# Unveiling the TrkA-p35/CDK5 axis: a novel therapeutic target in diabetic kidney disease

**Authors:** Wenbo Xia, Mei Wang, Yongcai Gao, Yonghua Liu, Jing Li, Hongliang Zhang, Hongyan Luo, Dongyang Shen, Jing E, Bo Li, Yali Zheng

PMC · DOI: 10.3389/fendo.2026.1791283 · Frontiers in Endocrinology · 2026-03-12

## TL;DR

This study identifies a new pathway involving TrkA and CDK5 in diabetic kidney disease, suggesting TrkA inhibition could be a promising treatment.

## Contribution

The study reveals a novel TrkA-p35/CDK5 axis linking neurotrophic signaling to renal inflammation in DKD.

## Key findings

- TrkA inhibition reduces phosphorylation and inflammation in diabetic kidney disease models.
- Phosphorylation of TrkA at Tyr490 activates the ERK/EGR1 pathway, contributing to podocyte injury.
- NGFR is upregulated in db/db mice, and TrkA overexpression worsens high-glucose-induced damage.

## Abstract

To investigate the potential crosstalk between TrkA, the high-affinity nerve growth factor receptor (NGFR), and cyclin-dependent kinase 5 (CDK5) in the pathogenesis of diabetic kidney disease (DKD). Furthermore, this study aims to evaluate the therapeutic potential of targeting TrkA in DKD.
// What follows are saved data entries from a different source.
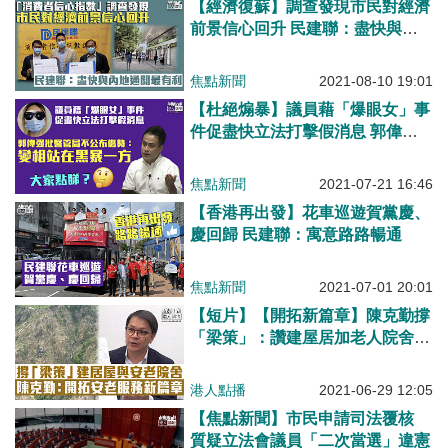
【經濟復蘇】調查發現市民對經濟
前景信心回升 民建聯：盡快與內
地通關最有利
焦點新聞
2021-08-10 19:01
【杜絕煽暴】議員藉「爆眼女」事
件促盡快立法打擊假消息 郭偉强
批醫管局不公布傷勢：變相站在黑
暴一方
焦點新聞
2021-07-21 16:46
【香港再出發】花車巡遊賀黨慶、
慶回歸 民建聯：寓意路路暢通
焦點新聞
2021-07-01 20:01
【短片】【開拓新篇章】陳克勤撐
「梁策」：讚建屋居加老人院舍建
議是開拓安老服務新篇章、轟政府
覓地歎慢板、倡城規、環評同步縮
港人點播
2021-06-29 12:05
減流程！
【焦點新聞】市民申請司法覆核
質疑立法會議員「二次當選」違憲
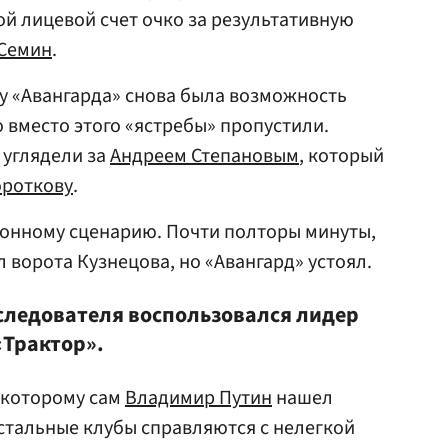
ой лицевой счет очко за результативную
Семин
.
 у «Авангарда» снова была возможность
 вместо этого «ястребы» пропустили.
 углядели за
Андреем Степановым
, который
ороткову
.
онному сценарию. Почти полторы минуты,
л ворота Кузнецова, но «Авангард» устоял.
следователя воспользовался лидер
«Трактор».
 которому сам
Владимир Путин
нашел
остальные клубы справляются с нелегкой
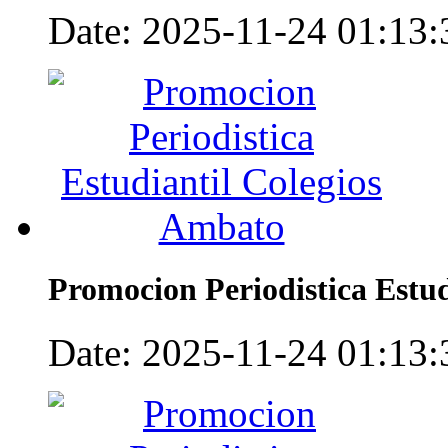
Date: 2025-11-24 01:13:3
Promocion Periodistica Estu
Date: 2025-11-24 01:13:3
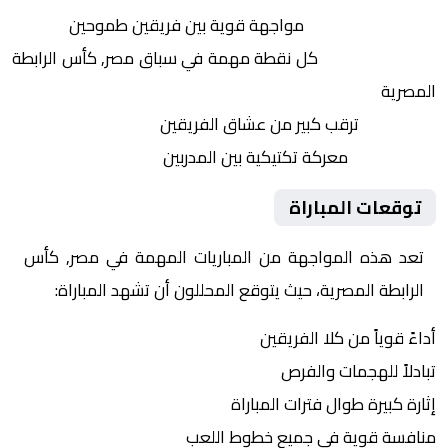
التنافس الشرس:
مواجهة قوية بين فريقين طموحين
النقاط الثمينة:
كل نقطة مهمة في سباق مصر, كأس الرابطة
المصرية
الجماهير:
ترقب كبير من عشاق الفريقين
التكتيكات:
معركة تكتيكية بين المدربين
توقعات المباراة
تعد هذه المواجهة من المباريات المهمة في مصر, كأس
الرابطة المصرية، حيث يتوقع المحللون أن تشهد المباراة:
أداءً قوياً من كلا الفريقين
تبادلاً للهجمات والفرص
إثارة كبيرة طوال فترات المباراة
منافسة قوية في جميع خطوط اللعب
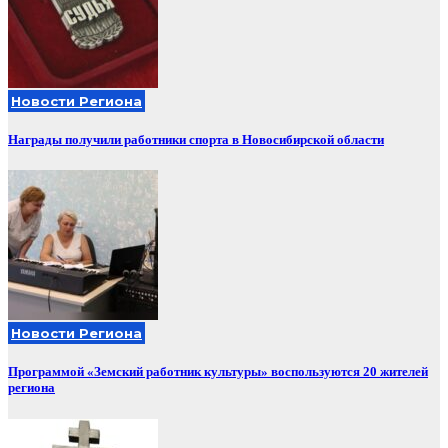
Новости Региона
Награды получили работники спорта в Новосибирской области
Новости Региона
Программой «Земский работник культуры» воспользуются 20 жителей
региона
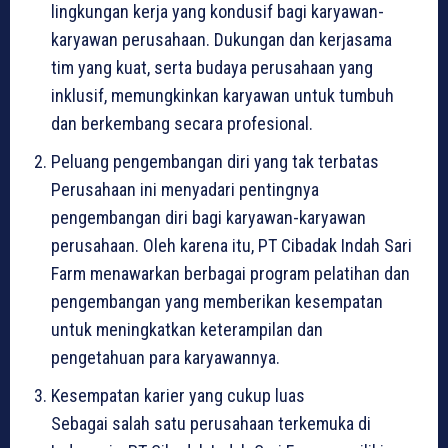
lingkungan kerja yang kondusif bagi karyawan-
karyawan perusahaan. Dukungan dan kerjasama
tim yang kuat, serta budaya perusahaan yang
inklusif, memungkinkan karyawan untuk tumbuh
dan berkembang secara profesional.
Peluang pengembangan diri yang tak terbatas
Perusahaan ini menyadari pentingnya
pengembangan diri bagi karyawan-karyawan
perusahaan. Oleh karena itu, PT Cibadak Indah Sari
Farm menawarkan berbagai program pelatihan dan
pengembangan yang memberikan kesempatan
untuk meningkatkan keterampilan dan
pengetahuan para karyawannya.
Kesempatan karier yang cukup luas
Sebagai salah satu perusahaan terkemuka di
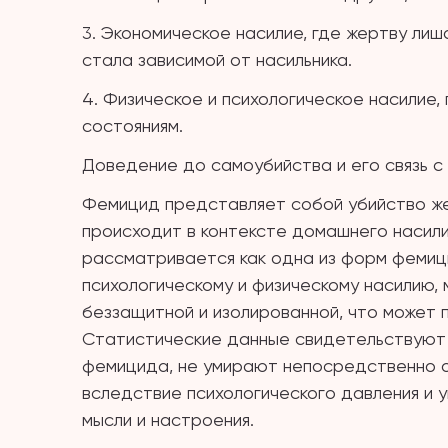
3. Экономическое насилие, где жертву ли
стала зависимой от насильника.
4. Физическое и психологическое насилие
состояниям.
Доведение до самоубийства и его связь 
Фемицид представляет собой убийство жен
происходит в контексте домашнего насил
рассматривается как одна из форм фемиц
психологическому и физическому насилию,
беззащитной и изолированной, что может 
Статистические данные свидетельствуют 
фемицида, не умирают непосредственно о
вследствие психологического давления и у
мысли и настроения.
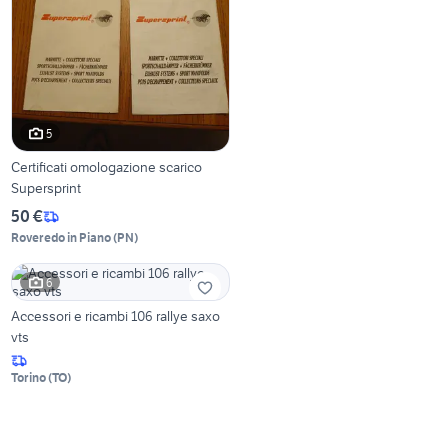
5
Certificati omologazione scarico
Supersprint
50 €
Roveredo in Piano
(
PN
)
6
Accessori e ricambi 106 rallye saxo
vts
Torino
(
TO
)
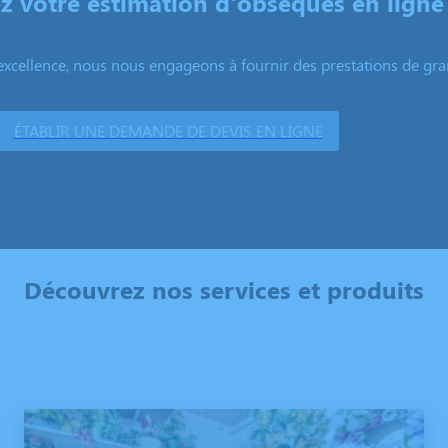
 votre estimation d'obsèques en ligne
excellence, nous nous engageons à fournir des prestations de grand
ÉTABLIR UNE DEMANDE DE DEVIS EN LIGNE
Découvrez nos services et produits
The renal transcriptional profiles were evaluated in db/db mice and controls. High glucose (HG) stimulation was used to induce an in vitro model of podocyte injury. The therapeutic effects of the TrkA inhibitor GW441756 were evaluated in both DKD model mice and HG-stimulated podocytes.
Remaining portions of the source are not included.